A tentative reading schedule is included below.
Please note: this is a blended course. In-person classes (lecture and tutorial) will be held six times in the term, on the following dates:
Sept 8, 22; Oct. 6, 27; Nov. 10, 24. You are expected to attend all of these in-person meetings.
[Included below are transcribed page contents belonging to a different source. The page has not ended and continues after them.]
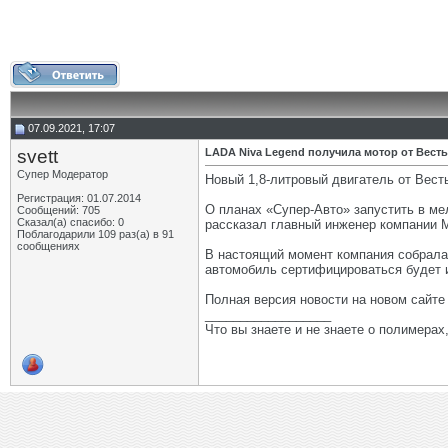
07.09.2021, 17:07
svett
LADA Niva Legend получила мотор от Вест
Супер Модератор
Новый 1,8-литровый двигатель от Вест
Регистрация: 01.07.2014
О планах «Супер-Авто» запустить в ме
Сообщений: 705
Сказал(а) спасибо: 0
рассказал главный инженер компании 
Поблагодарили 109 раз(а) в 91
сообщениях
В настоящий момент компания собрала
автомобиль сертифицироваться будет 
Полная версия новости на новом сайт
__________________
Что вы знаете и не знаете о полимерах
All other course materials and activities will be offered in canvas, chiefly in the form of audio lecture recordings, online discussions, and other learning activities.
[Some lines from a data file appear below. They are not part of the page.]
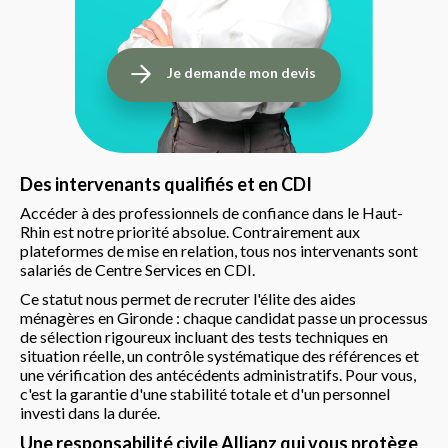
Je demande mon devis
Des intervenants qualifiés et en CDI
Accéder à des professionnels de confiance dans le Haut-
Rhin est notre priorité absolue. Contrairement aux
plateformes de mise en relation, tous nos intervenants sont
salariés de Centre Services en CDI.
Ce statut nous permet de recruter l'élite des aides
ménagères en Gironde : chaque candidat passe un processus
de sélection rigoureux incluant des tests techniques en
situation réelle, un contrôle systématique des références et
une vérification des antécédents administratifs. Pour vous,
c'est la garantie d'une stabilité totale et d'un personnel
investi dans la durée.
Une responsabilité civile Allianz qui vous protège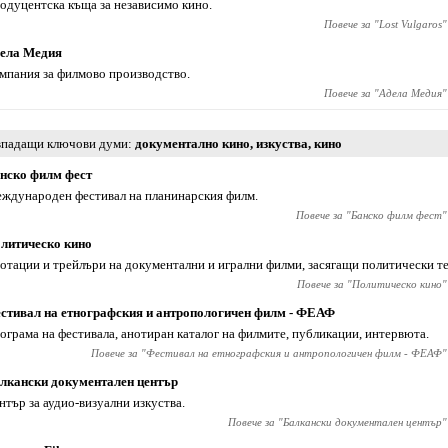
одуцентска къща за независимо кино.
Повече за "
Lost Vulgaros
"
ела Медия
мпания за филмово производство.
Повече за "
Адела Медия
"
падащи ключови думи
документално кино
,
изкуства
,
кино
нско филм фест
ждународен фестивал на планинарския филм.
Повече за "
Банско филм фест
"
литическо кино
отации и трейлъри на документални и игрални филми, засягащи политически т
Повече за "
Политическо кино
"
стивал на етнографския и антропологичен филм - ФЕАФ
ограма на фестивала, анотиран каталог на филмите, публикации, интервюта.
Повече за "
Фестивал на етнографския и антропологичен филм - ФЕАФ
"
лкански документален център
нтър за аудио-визуални изкуства.
Повече за "
Балкански документален център
"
Please purchase the three books listed below (The Living Mountain, H is for Hawk and Vaster Wilds) from your favourite bookseller or borrow them from a library; all other reading materials will be provided through online links or via canvas.
Tenative Reading Schedule
Sept 8 (in person): Dorothy Wordsworth, Grasmere Journal (read both the introduction and the journal for our first meeting)
Sept 15: Nan Shepherd, The Living Mountain
Sept 22 (in person): Nan Shepherd, The Living Mountain
Sept 20: E. Pauline Johnson, selections from Legends of Vancouver
Oct. 6 (in person): Robin Wall Kimmerer, selections from Braiding Sweetgrass
Oct. 13: (Thanksgiving)
Oct. 20: Rachel Carson, selections from Silent Spring
Oct. 27 (in person): Helen Macdonald, H is for Hawk
Nov. 3: Suzanne Simard, selections from Finding the Mother Tree; BBC Podcast “The Meaning of Trees”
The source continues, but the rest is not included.